The optimizer uses **equivalence rules** to transform queries.

#### **Selection Rules**

1. **Conjunctive decomposition**:

   ```
   σθ1 AND θ2 (E) = σθ1 ( σθ2 (E) )
   ```
2. **Commutativity**:

   ```
   σθ1 ( σθ2 (E) ) = σθ2 ( σθ1 (E) )
   ```

#### **Projection Rules**

* Only the **final** projection matters.
* Multiple projections → keep only the smallest required attribute set.

#### **Selection and Join**

3. Selection after Cartesian product = Theta join:

   ```
   σθ ( E1 × E2 ) = E1 ⋈θ E2
   ```
4. Selection after theta join (merge conditions):

   ```
   σθ2 ( E1 ⋈θ1 E2 ) = E1 ⋈(θ1 AND θ2) E2
   ```

#### **Join Rules**

5. **Commutativity**:

   ```
   E1 ⋈ E2 = E2 ⋈ E1
   ```
6. **Associativity** (natural join):

   ```
   (E1 ⋈ E2) ⋈ E3 = E1 ⋈ (E2 ⋈ E3)
   ```
7. **Theta join associativity** – condition-specific.

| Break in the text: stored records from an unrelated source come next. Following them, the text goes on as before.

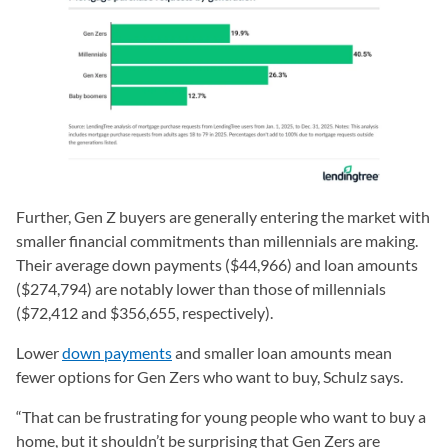
Further, Gen Z buyers are generally entering the market with
smaller financial commitments than millennials are making.
Their average down payments ($44,966) and loan amounts
($274,794) are notably lower than those of millennials
($72,412 and $356,655, respectively).
Lower
down payments
and smaller loan amounts mean
fewer options for Gen Zers who want to buy, Schulz says.
“That can be frustrating for young people who want to buy a
home, but it shouldn’t be surprising that Gen Zers are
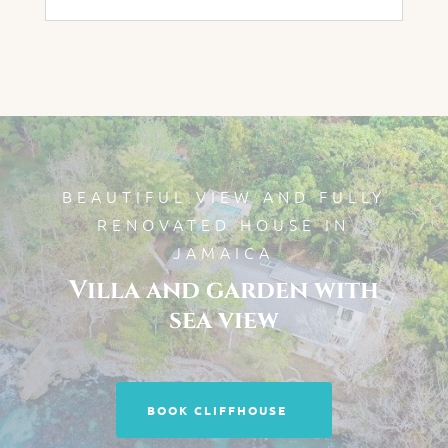
BEAUTIFUL VIEW AND FULLY
RENOVATED HOUSE IN
JAMAICA
Villa and garden with
sea view
BOOK CLIFFHOUSE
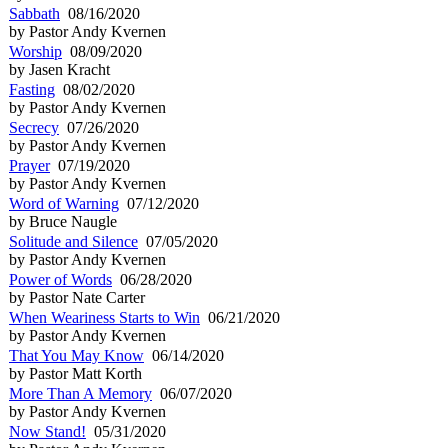
Sabbath
08/16/2020
by Pastor Andy Kvernen
Worship
08/09/2020
by Jasen Kracht
Fasting
08/02/2020
by Pastor Andy Kvernen
Secrecy
07/26/2020
by Pastor Andy Kvernen
Prayer
07/19/2020
by Pastor Andy Kvernen
Word of Warning
07/12/2020
by Bruce Naugle
Solitude and Silence
07/05/2020
by Pastor Andy Kvernen
Power of Words
06/28/2020
by Pastor Nate Carter
When Weariness Starts to Win
06/21/2020
by Pastor Andy Kvernen
That You May Know
06/14/2020
by Pastor Matt Korth
More Than A Memory
06/07/2020
by Pastor Andy Kvernen
Now Stand!
05/31/2020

#### **Selection Distributes over Join**

* If condition refers only to attributes from one relation:

  ```
  σθ1 AND θ2 (E1 ⋈θ E2) = (σθ1(E1)) ⋈θ (σθ2(E2))
  ```

#### **Projection Distributes over Join**

* If join condition only needs some attributes:

  * Project each relation to **only necessary attributes** for:

    * Output list
    * Join condition

#### **Set Operation Rules**

* Union, intersection → commutative and associative.
* Selection distributes over union, intersection, difference.
* Projection distributes over union.

---

### **8. Applying Transformation Rules – Examples**

#### Example 1 – Push Selection

* Move `dept = 'Music'` down to Instructor before join.

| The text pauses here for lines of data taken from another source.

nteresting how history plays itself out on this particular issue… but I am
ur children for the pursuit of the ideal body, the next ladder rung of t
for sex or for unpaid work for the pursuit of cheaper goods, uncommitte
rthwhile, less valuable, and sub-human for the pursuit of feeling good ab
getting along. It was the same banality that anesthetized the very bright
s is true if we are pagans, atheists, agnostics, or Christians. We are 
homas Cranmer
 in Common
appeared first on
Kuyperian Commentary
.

#### Example 2 – Two Conditions

* `(dept = 'Music') AND (year = 2009)`:

  1. Change join associativity to join smaller intermediate results first.
  2. Push each selection to its respective relation (Instructor, Teachers).
  3. Reduce size before final join.

#### Example 3 – Push Projection

* Perform projection early to reduce attributes carried through joins.

---

### **9. Generating Alternative Plans**

**Approaches:**

* **Brute force enumeration**:

  * Apply all equivalence rules to all subexpressions until no new forms.
  * Exponential time → impractical.
* **Dynamic programming**:

  * Generate and keep **best plan so far** for each subexpression.
  * **Prune** plans that cannot lead to better results.

**Space optimization:**

* Avoid duplicating identical subexpressions.
* Use **multi-tree pointers** to share subexpression results.

---

### **10. Cost-Based Optimization**

* Cost depends on:

  * Statistics of base tables.
  * Estimated size of intermediate results.
  * Algorithmic costs for each operator.
* **Same query** may have different optimal plans for different datasets.

---

### **11. Summary – Optimization Process**

1. Parse SQL → relational algebra expression.
2. Apply **equivalence rules** to generate **alternative expressions**.
3. Annotate with algorithm choices → evaluation plans.
4. Estimate costs using statistics.
5. Choose **lowest-cost** plan.
6. Pass evaluation plan to execution engine.

---

✅ **Learning Outcomes Achieved:**

* **Basic issues for optimizing queries**:

  * Need to reduce relation sizes early.
  * Importance of indexes, join ordering, pushing selection/projection.
  * Use of statistics in cost estimation.
* **Transformation of relational expressions**:

  * Equivalence rules create multiple alternatives.
  * Early filtering and attribute reduction significantly improve performance.